Organization and Productivity: What I’ve Done To Achieve It

I am just starting this journey. I am not an expert on the top five ways to structure your week or what timers you should be using. 

However, there are tiny steps I have been implementing in my days and weeks. Every little thing helps. Here’s what I’ve done so far…

  1. I’ve started a morning routine. My ideal morning routine looks like this: I get up at 6:30 am, make my bed, grab a cup of tea, and sit on the balcony to have devotions. After a half an hour or 40 minutes, I sit down to write for 15 minutes. This 15 minute writing session was inspired by Cassie Watson, a fellow YDubber who’s been doing a class on productivity. Although I often fail to implement this step, when I do, it’s extremely rewarding. I find that I have a ton of mental energy in the mornings so my writing sessions are more productive than a 30 minute session after school. I then go on to have breakfast, get dressed, and sit down for online school.
  1. I’ve bought a paper planner. People structure their time in different ways, but I decided to buy a paper planner this year, and I’m so glad I did. I’m still figuring out all the ways I can use it but it’s helpful to have all your organization & to-do lists in one place. It’s also aesthetically pleasing – a.k.a. happiness.
  1. I’ve made an ideal week schedule. Also inspired by Cassie Watson, I’ve created a Google Sheets schedule of what an ideal week of mine would look like, from 6:00 am to 10:30 pm.
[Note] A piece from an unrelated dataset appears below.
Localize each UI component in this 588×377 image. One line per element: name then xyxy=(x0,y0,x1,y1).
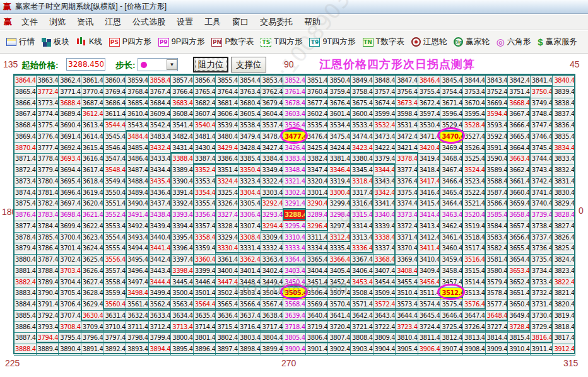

It’s color coded, and I have school, lunch, writing sessions, breaks, family time, and other things planned out in blocks. The idea is to plan my actual week around this schedule. I’ve yet to do this – it is a recent addition to my productivity endeavor – but I’m hoping to use it next week, and if I stick to it, for months after that. 

Those are three things I’ve tried to do to help myself out, but there are many other tricks and tips. I’d love to chat with you all about organization and productivity. What do you do to manage your time? What does your schedule organization look like?